Bob Garneau - CFO, EVP
I think that, when we talk about meaningful, we spend, you know, in the a few hundreds -- you know, not something that is going to make a major difference but in the a few hundreds of thousands.
Arnie Ursaner - Analyst
Okay. I will jump back in queue. Thank you.
Operator
Matt Duncan, Stephens Inc.
Matt Duncan - Analyst
Congratulations on the very nice quarter. The first question I have relates to Fuzing. Paul, you touched on this some in your prepared comments but I'm curious how much of the strength that you experienced this quarter -- it was up 64% -- is related to maybe some of the lumpiness that you guys see in that business, versus your production capabilities picking up for the joint programmable Fuzing program. Sort of how much of that is sustainable, do you think?
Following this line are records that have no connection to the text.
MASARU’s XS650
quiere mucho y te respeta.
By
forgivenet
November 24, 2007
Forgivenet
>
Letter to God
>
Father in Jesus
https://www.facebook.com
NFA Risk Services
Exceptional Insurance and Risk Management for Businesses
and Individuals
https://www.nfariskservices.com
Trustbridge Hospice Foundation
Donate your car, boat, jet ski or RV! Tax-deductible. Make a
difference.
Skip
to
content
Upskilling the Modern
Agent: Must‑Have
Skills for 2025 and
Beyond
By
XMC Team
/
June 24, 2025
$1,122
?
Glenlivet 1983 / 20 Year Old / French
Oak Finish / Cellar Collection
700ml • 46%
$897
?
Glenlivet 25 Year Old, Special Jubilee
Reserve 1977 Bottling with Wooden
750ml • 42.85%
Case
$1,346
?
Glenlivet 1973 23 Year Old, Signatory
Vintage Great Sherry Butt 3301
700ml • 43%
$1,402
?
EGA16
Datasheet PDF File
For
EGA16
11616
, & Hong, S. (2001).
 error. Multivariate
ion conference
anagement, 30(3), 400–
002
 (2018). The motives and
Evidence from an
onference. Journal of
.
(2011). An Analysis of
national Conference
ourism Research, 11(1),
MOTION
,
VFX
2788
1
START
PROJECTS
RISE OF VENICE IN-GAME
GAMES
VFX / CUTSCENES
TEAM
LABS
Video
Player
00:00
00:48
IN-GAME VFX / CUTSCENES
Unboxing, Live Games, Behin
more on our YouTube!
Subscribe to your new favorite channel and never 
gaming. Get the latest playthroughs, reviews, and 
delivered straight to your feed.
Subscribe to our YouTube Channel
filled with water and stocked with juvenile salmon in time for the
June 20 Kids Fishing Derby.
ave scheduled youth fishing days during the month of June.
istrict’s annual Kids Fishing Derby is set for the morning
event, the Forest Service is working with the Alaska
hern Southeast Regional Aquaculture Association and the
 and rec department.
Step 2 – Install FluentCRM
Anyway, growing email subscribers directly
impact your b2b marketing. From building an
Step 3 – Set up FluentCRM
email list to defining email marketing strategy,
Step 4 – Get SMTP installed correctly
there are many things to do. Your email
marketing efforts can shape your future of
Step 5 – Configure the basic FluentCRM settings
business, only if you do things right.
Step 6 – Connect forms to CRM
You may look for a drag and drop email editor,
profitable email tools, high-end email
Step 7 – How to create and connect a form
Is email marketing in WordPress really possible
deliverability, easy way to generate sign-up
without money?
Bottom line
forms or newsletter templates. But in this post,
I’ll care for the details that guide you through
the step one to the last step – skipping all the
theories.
Paul Kuhn - Chairman, President, CEO
That's kind of a two-part question. I think that production quantity capability is sustainable. I've talked about how we ramped up over the last couple of years. At the end of 2005, we were about 500 fuses a month; we got up to a little under 1000 at the end of 2006. We are probably in the 12, 1300 range capability, which means that we have all the people in place, the process aligned and the material flow to handle that kind of output. That will grow to over 2000 somewhere in the first quarter of next year as we fully bring along the second line up in our Connecticut facility.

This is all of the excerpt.